**Work request:** Among the lines below, list those containing the string "груди".

[Exercise materials]

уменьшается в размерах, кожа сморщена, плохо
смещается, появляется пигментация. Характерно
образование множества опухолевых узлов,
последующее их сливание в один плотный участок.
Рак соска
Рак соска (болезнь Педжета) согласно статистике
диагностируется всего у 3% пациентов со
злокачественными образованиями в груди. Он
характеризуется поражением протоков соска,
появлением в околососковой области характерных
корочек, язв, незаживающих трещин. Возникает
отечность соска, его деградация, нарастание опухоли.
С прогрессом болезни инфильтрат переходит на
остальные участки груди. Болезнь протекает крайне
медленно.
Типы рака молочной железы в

[/Exercise materials]
[Exercise materials]

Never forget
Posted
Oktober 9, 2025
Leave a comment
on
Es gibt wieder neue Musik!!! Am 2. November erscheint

[/Exercise materials]
[Exercise materials]

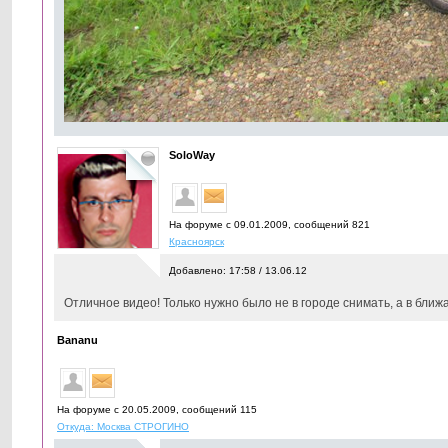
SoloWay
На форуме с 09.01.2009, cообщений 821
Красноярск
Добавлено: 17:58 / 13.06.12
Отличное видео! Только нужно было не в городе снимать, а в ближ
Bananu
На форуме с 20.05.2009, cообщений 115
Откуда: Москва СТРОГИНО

[/Exercise materials]

**Written answer:**
злокачественными образованиями в груди. Он
остальные участки груди. Болезнь протекает крайне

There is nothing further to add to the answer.